Most image segmentation methods are processed by simple convolution in the feature extraction stage. U-Net goes through a simple two-layer convolution process at the encoder stage to extract the low-level semantic information of the image. In the ResUNet++ downsampling stage, the perceptual image field is enhanced by adding a residual link to prevent the image gradient from disappearing. However, the stacking of a large number of 3 × 3 convolution blocks increases the number of parameters. In DCSAU-Net [10,17], the authors proposed the PFC block, by using a 7 × 7 DW convolution and a 1 × 1 PW convolution to perform downsampling. DW convolution has strong low-level feature extraction capabilities. Still, these cannot be extracted from deeper layers of the image. To take into account local contextual information, large receptive domains, and dynamic processes, The LKA module combines the advantages of convolution and self-attention to achieve the adaptation of the channel dimension as well as the spatial dimension. To increase the perceptual image field and reduce the number of parameters, we propose a more efficient architecture of a depthwise fusion-attention block. We achieve access to low-level semantic information by adding the GAMP module. Our modules mainly consist of 7 × 7 DW convolution and 1 × 1 PW convolution, which can reduce the number of parameters and costs. In addition, 3 × 3 convolution blocks are added to the initial block for downsampling the input image. To avoid gradient disappearance, we also add residual connections in the GAMP module, which can improve the network performance without increasing the parameters. Finally, we demonstrate the reason for our choice of 7 × 7 DW convolution by ablation experiments. The different module pairs are shown in Figure 1.

3.1. GAMP Module

SE-Net is an attention mechanism that focuses on the channel domain and has been widely used in many networks to reinforce the feature information of different channels in the feature map. The standard SE-Net first performs the global averaging pooling of the input features, which is usually used to aggregate spatial information in different channels of the feature map so that the segmentation result can retain more details of the original map. However, this tends to ignore the local information within each channel and thus dilute some significant or unique features of the input.
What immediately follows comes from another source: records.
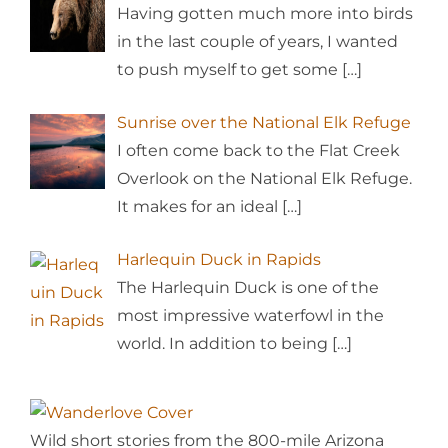
Having gotten much more into birds
in the last couple of years, I wanted
to push myself to get some
[…]
Sunrise over the National Elk Refuge
I often come back to the Flat Creek
Overlook on the National Elk Refuge.
It makes for an ideal
[…]
Harlequin Duck in Rapids
The Harlequin Duck is one of the
most impressive waterfowl in the
world. In addition to being
[…]
Wild short stories from the 800-mile Arizona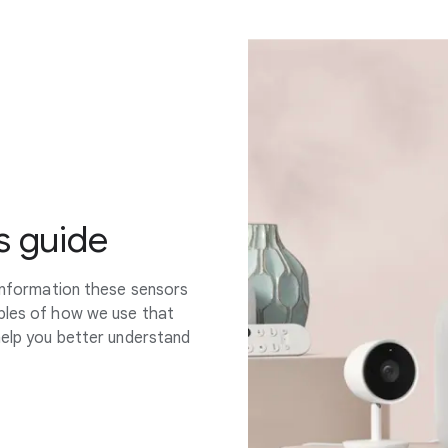
s guide
 information these sensors
mples of how we use that
help you better understand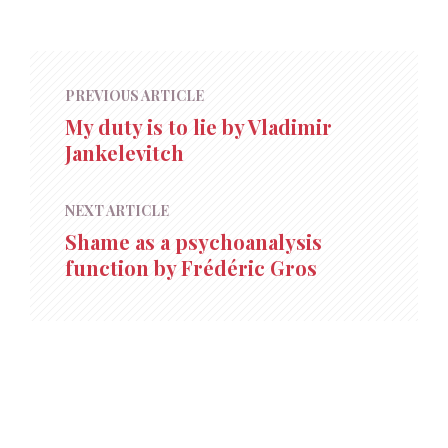
PREVIOUS ARTICLE
My duty is to lie by Vladimir
Jankelevitch
NEXT ARTICLE
Shame as a psychoanalysis
function by Frédéric Gros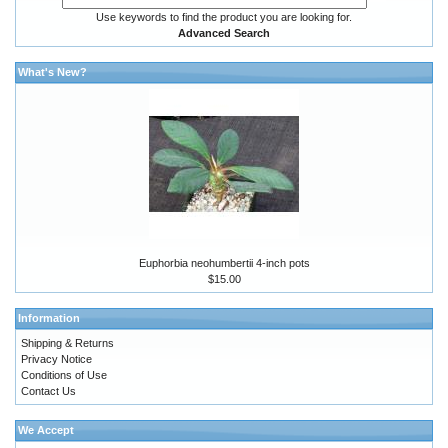
Use keywords to find the product you are looking for.
Advanced Search
What's New?
Euphorbia neohumbertii 4-inch pots
$15.00
Information
Shipping & Returns
Privacy Notice
Conditions of Use
Contact Us
We Accept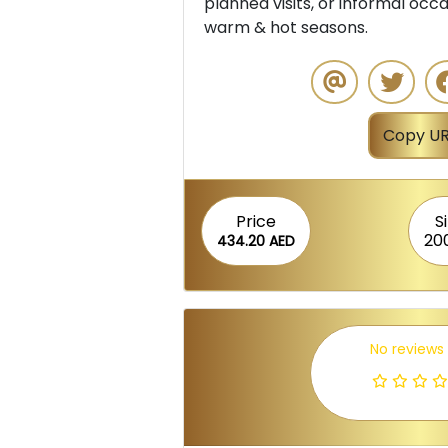
planned visits, or informal occas
warm & hot seasons.
Copy UR
Price
S
20
434.20 AED
No reviews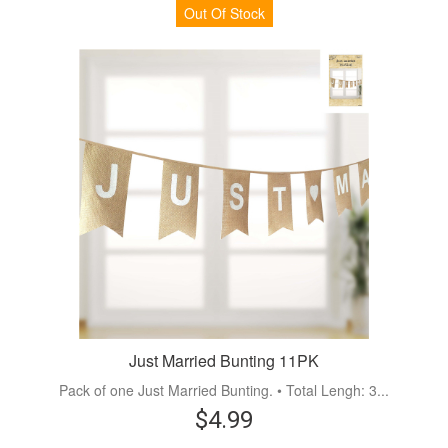
Out Of Stock
Just Married Bunting 11PK
Pack of one Just Married Bunting. • Total Lengh: 3...
$4.99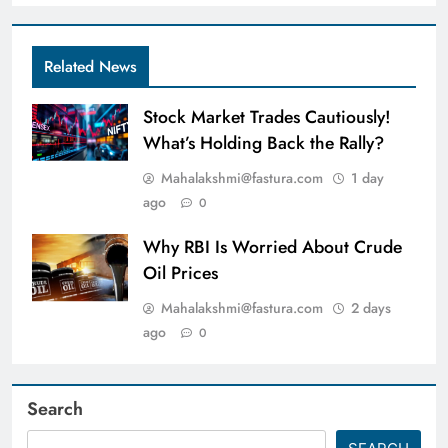
Related News
Stock Market Trades Cautiously!
What’s Holding Back the Rally?
Mahalakshmi@fastura.com
1 day
ago
0
Why RBI Is Worried About Crude
Oil Prices
Mahalakshmi@fastura.com
2 days
ago
0
Search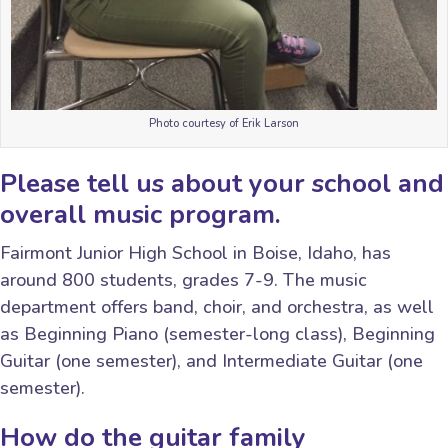
Photo courtesy of Erik Larson
Please tell us about your school and
overall music program.
Fairmont Junior High School in Boise, Idaho, has
around 800 students, grades 7-9. The music
department offers band, choir, and orchestra, as well
as Beginning Piano (semester-long class), Beginning
Guitar (one semester), and Intermediate Guitar (one
semester).
How do the guitar family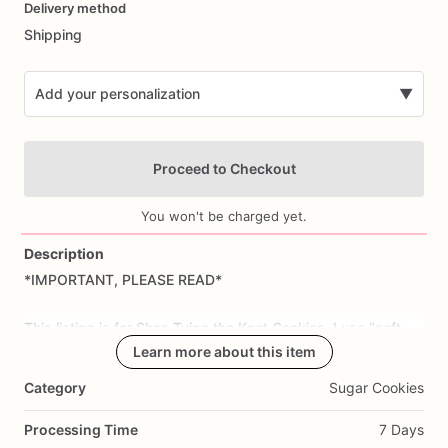
Delivery method
input
Shipping
Add your personalization
▼
Proceed to Checkout
You won't be charged yet.
Description
*IMPORTANT,
PLEASE
READ*
Add Images
This
listing
is
for
Shes
Tying
the
Knot
Cookies.
I
use
"soft-
bite"
royal
icing.
Learn more about this item
Category
Sugar Cookies
Allow
3
weeks
advance
notice.
Please
indicate
event
date
​/​
date
needed
in
personalization
section
prior
to
checkout;
Processing Time
7 Days
cookies
will
ship
via
USPS
Priority
or
UPS
3-day.
If
no
date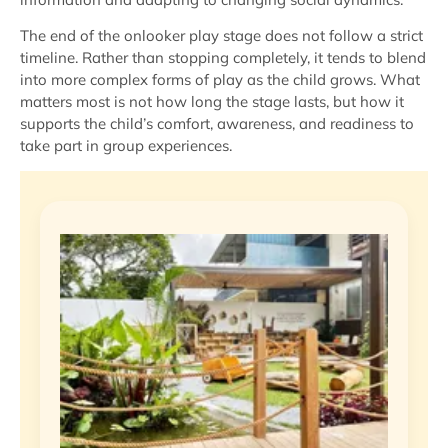
The end of the onlooker play stage does not follow a strict
timeline. Rather than stopping completely, it tends to blend
into more complex forms of play as the child grows. What
matters most is not how long the stage lasts, but how it
supports the child’s comfort, awareness, and readiness to
take part in group experiences.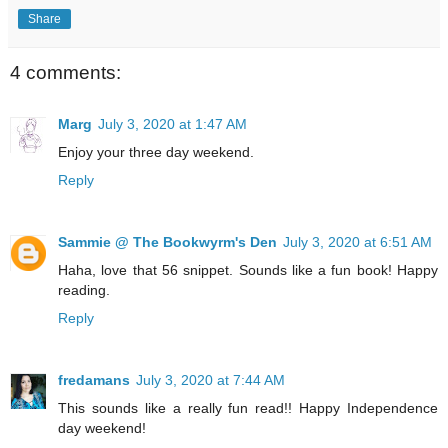
Share
4 comments:
Marg
July 3, 2020 at 1:47 AM
Enjoy your three day weekend.
Reply
Sammie @ The Bookwyrm's Den
July 3, 2020 at 6:51 AM
Haha, love that 56 snippet. Sounds like a fun book! Happy
reading.
Reply
fredamans
July 3, 2020 at 7:44 AM
This sounds like a really fun read!! Happy Independence
day weekend!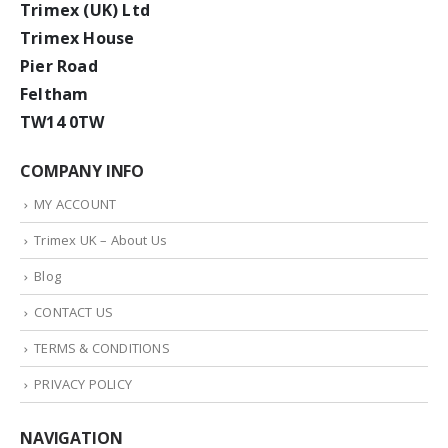
Trimex (UK) Ltd
Trimex House
Pier Road
Feltham
TW14 0TW
COMPANY INFO
MY ACCOUNT
Trimex UK – About Us
Blog
CONTACT US
TERMS & CONDITIONS
PRIVACY POLICY
NAVIGATION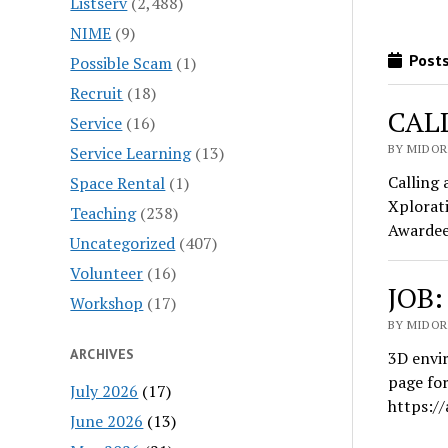
Listserv
(2,488)
NIME
(9)
Posts
Possible Scam
(1)
Recruit
(18)
CALL
Service
(16)
BY MIDOR
Service Learning
(13)
Calling 
Space Rental
(1)
Xplorati
Teaching
(238)
Awardees
Uncategorized
(407)
Volunteer
(16)
JOB:
Workshop
(17)
BY MIDOR
ARCHIVES
3D envir
page for
July 2026
(17)
https:/
June 2026
(13)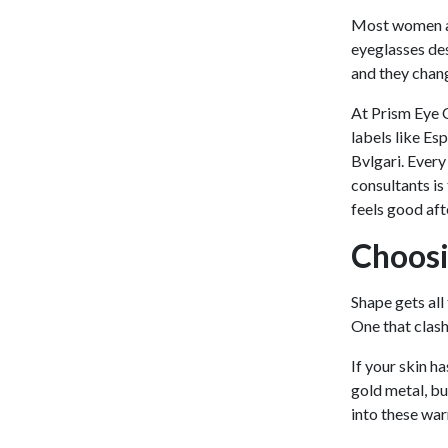
Most women al
eyeglasses des
and they chan
At Prism Eye C
labels like Es
Bvlgari. Ever
consultants is
feels good afte
Choosi
Shape gets all
One that clash
If your skin h
gold metal, bu
into these war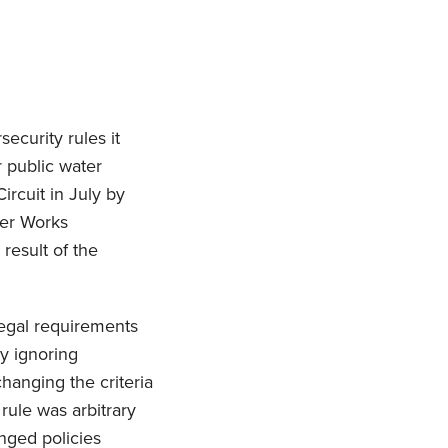
ecurity rules it
r public water
ircuit in July by
ter Works
result of the
legal requirements
y ignoring
hanging the criteria
rule was arbitrary
nged policies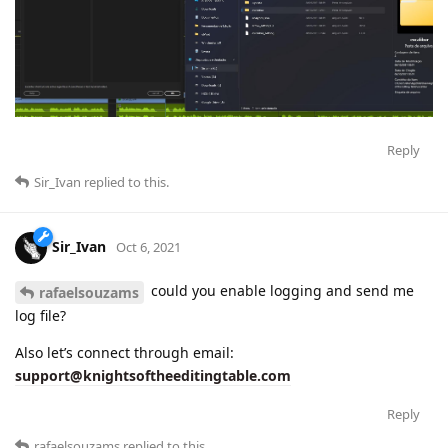
Reply
Sir_Ivan
replied to this.
Sir_Ivan
Oct 6, 2021
could you enable logging and send me
rafaelsouzams
log file?
Also let’s connect through email:
support@knightsoftheeditingtable.com
Reply
rafaelsouzams
replied to this.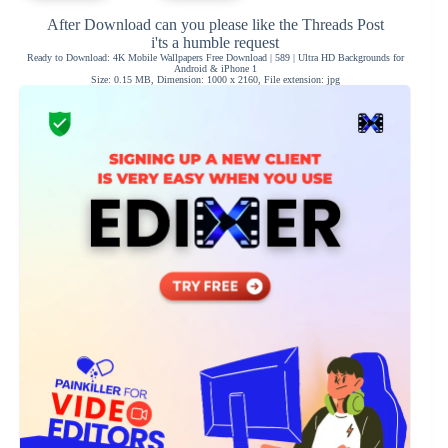
After Download can you please like the Threads Post
i'ts a humble request
Ready to Download: 4K Mobile Wallpapers Free Download | 589 | Ultra HD Backgrounds for
Android & iPhone 1
Size: 0.15 MB, Dimension: 1000 x 2160, File extension: jpg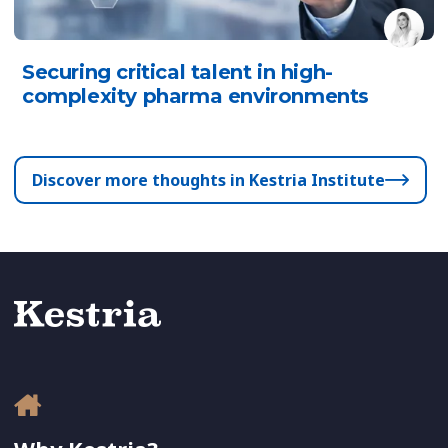
Securing critical talent in high-
complexity pharma environments
Discover more thoughts in Kestria Institute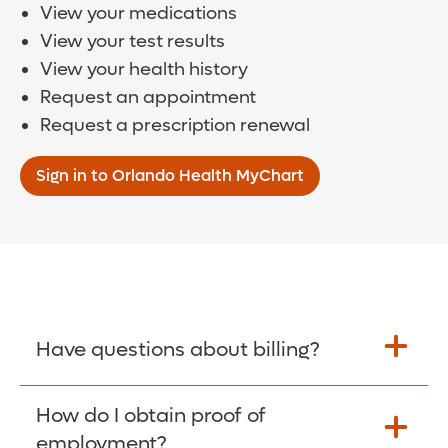
View your medications
View your test results
View your health history
Request an appointment
Request a prescription renewal
Sign in to Orlando Health MyChart
Have questions about billing?
How do I obtain proof of
Learn More >
employment?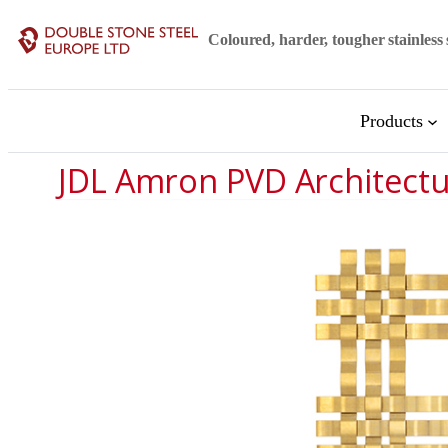
Skip
Coloured, harder, tougher stainless 
to
content
Products
JDL Amron PVD Architect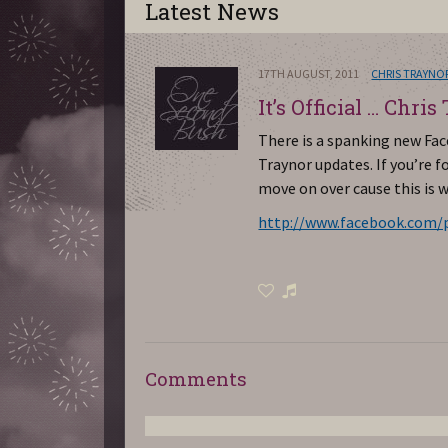
Latest News
17TH AUGUST, 2011
CHRIS TRAYNO
It’s Official … Chris
There is a spanking new Fa
Traynor updates. If you’re
move on over cause this is 
http://www.facebook.com/pa
Comments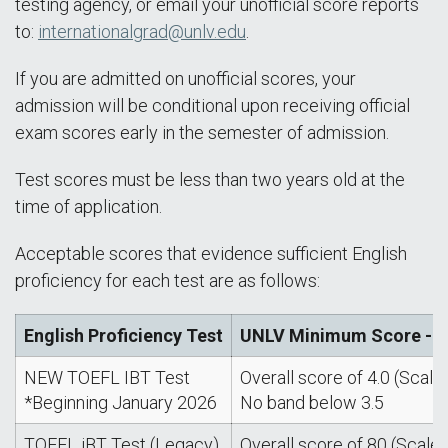
testing agency, or email your unofficial score reports
to:
internationalgrad@unlv.edu
.
If you are admitted on unofficial scores, your
admission will be conditional upon receiving official
exam scores early in the semester of admission.
Test scores must be less than two years old at the
time of application.
Acceptable scores that evidence sufficient English
proficiency for each test are as follows:
English Proficiency Test
UNLV Minimum Score - Al
NEW TOEFL IBT Test
Overall score of 4.0 (Scale: 
*Beginning January 2026
No band below 3.5
TOEFL iBT Test (Legacy)
Overall score of 80 (Scale: 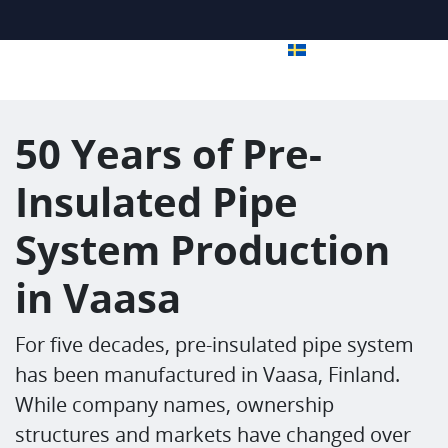
50 Years of Pre-
Insulated Pipe
System Production
in Vaasa
For five decades, pre-insulated pipe system
has been manufactured in Vaasa, Finland.
While company names, ownership
structures and markets have changed over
In order to focus channel attention on the meaningful regions of the input image, we add a global maximum pooling operation to the original SE-Net to capture local robust feature information within each channel and combine it with the global average pooling results, thus compensating for the initial shortcomings of SE-Net. In addition, SE-Net uses full connectivity to find the correlation between different channels, and the number of parameters in the entire connectivity layer is relatively large, which also increases the overall computational effort of the network. Therefore, we use a 1 × 1 convolutional network instead of a fully connected layer. This will not only achieve the same effect but also reduce the number of parameters of the original SE-Net. The specific GAMP module is shown in Figure 2.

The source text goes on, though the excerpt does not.